Ki Tavo: First Fruits

A Farmer’s Sacrifice

“And it will be, when you come into the land which the Lord, your God, gives you for an inheritance, and you possess it and settle in it, that you shall take of the first of all the fruit of the ground, which you will bring from your land, which the Lord, your God is giving you. And you shall put [them] into a basket and go to the place which the Lord, your God, will choose to have His Name dwell there.” – Deut. 26:1-2

Torah portion Ki Tavo begins with the mitzvah (commandment) of Bikkurim, first fruits. Moses instructs the Jews that when they settle in the Holy Land, every year at harvest time they must bring some of the first crop of fruit to the Kohen (priest) serving in the Temple in Jerusalem. It says in the Midrash that it was for Bikkurim that the world was created. 
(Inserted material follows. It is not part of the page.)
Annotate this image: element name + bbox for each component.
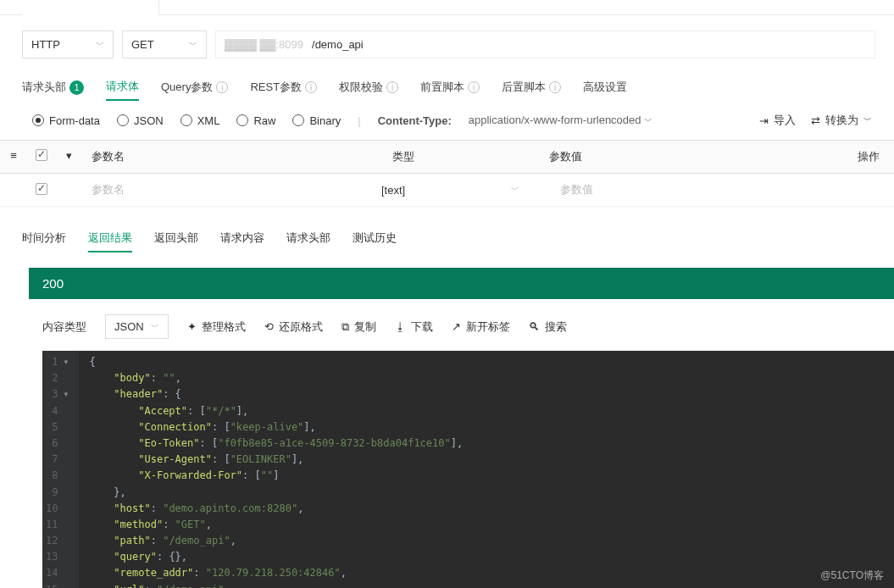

What is so significant about this particular mitzvah that the entire world was created for it? The Slonimer Rebbe (1911-2000) explains that what God wants most is for us to dedicate ourselves to serving Him, and Bikkurim is the ultimate example of that. Imagine a farmer, working his field by the sweat of his brow all year. When the first fruit finally appears, his immediate impulse is to pluck a piece from the tree and enjoy a delicious bite. Instead, he makes the difficult journey to Jerusalem to dedicate his fruit to God. Overcoming one’s physical desires to express gratitude to our Creator is the ultimate act of self-sacrifice, and there is nothing more important to God than that.